Records provided:
----------

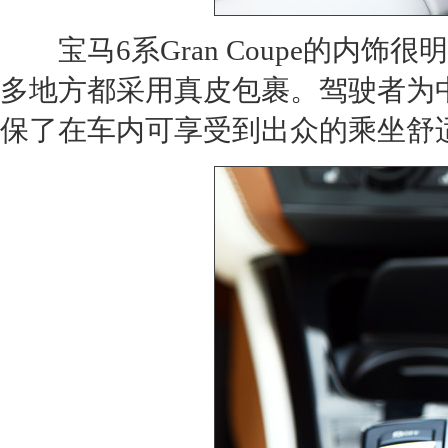
宝马6系Gran Coupe
的内饰很明
多地方都采用真皮包裹。驾驶者为
保了在车内可享受到出众的乘坐舒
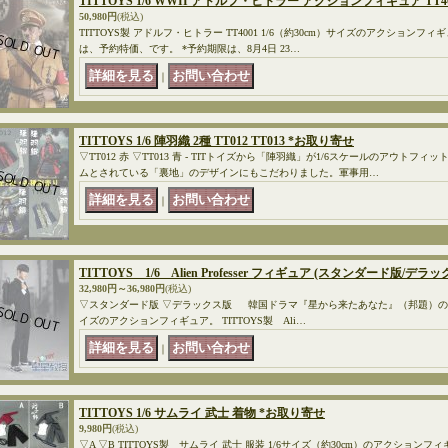
TITTOYS 1/6 WWII アドルフ・ヒトラー アクションフィギュア TT40
50,980円
(税込)
TITTOYS製 アドルフ・ヒトラー TT4001 1/6（約30cm）サイズのアクションフ
は、予約特価、です。 *予約期限は、8月4日 23…
｜
TITTOYS 1/6 陣羽織 2種 TT012 TT013 *お取り寄せ
▽TT012 赤 ▽TT013 青 - TITトイズから「陣羽織」が1/6スケールのアウト
ムとされている「裏地」のデザインにもこだわりました。軍事用…
｜
TITTOYS 1/6 Alien Professer フィギュア (スタンダード版/
32,980円～36,980円
(税込)
▽スタンダード版 ▽デラックス版 韓国ドラマ『星から来たあなた』（邦題）のキ
イズのアクションフィギュア。 TITTOYS製 Ali…
｜
TITTOYS 1/6 サムライ 武士 着物 *お取り寄せ
9,980円
(税込)
▽A ▽B TITTOYS製 サムライ 武士 服装 1/6サイズ（約30cm）のアクショ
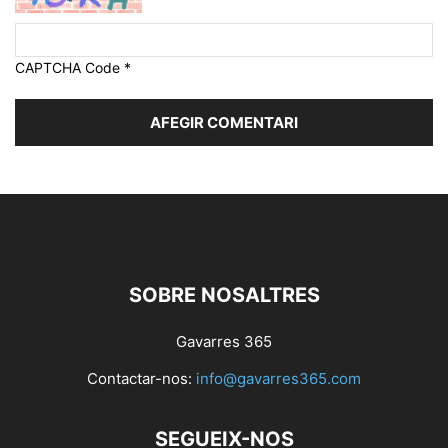
CAPTCHA Code
*
SOBRE NOSALTRES
Gavarres 365
Contactar-nos:
info@gavarres365.com
SEGUEIX-NOS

----------

Action item:
The response should contain every record above exactly as written, and none of the pictures.

Result:
宝马6系Gran Coupe
的内饰很明
多地方都采用真皮包裹。驾驶者为
保了在车内可享受到出众的乘坐舒
TITTOYS 1/6 WWII アドルフ・ヒトラー アクションフィギュア TT40
50,980円
(税込)
TITTOYS製 アドルフ・ヒトラー TT4001 1/6（約30cm）サイズのアクションフ
は、予約特価、です。 *予約期限は、8月4日 23…
｜
TITTOYS 1/6 陣羽織 2種 TT012 TT013 *お取り寄せ
▽TT012 赤 ▽TT013 青 - TITトイズから「陣羽織」が1/6スケールのアウト
ムとされている「裏地」のデザインにもこだわりました。軍事用…
｜
TITTOYS 1/6 Alien Professer フィギュア (スタンダード版/
32,980円～36,980円
(税込)
▽スタンダード版 ▽デラックス版 韓国ドラマ『星から来たあなた』（邦題）のキ
イズのアクションフィギュア。 TITTOYS製 Ali…
｜
TITTOYS 1/6 サムライ 武士 着物 *お取り寄せ
9,980円
(税込)
▽A ▽B TITTOYS製 サムライ 武士 服装 1/6サイズ（約30cm）のアクショ
CAPTCHA Code
*
SOBRE NOSALTRES
Gavarres 365
Contactar-nos:
info@gavarres365.com
SEGUEIX-NOS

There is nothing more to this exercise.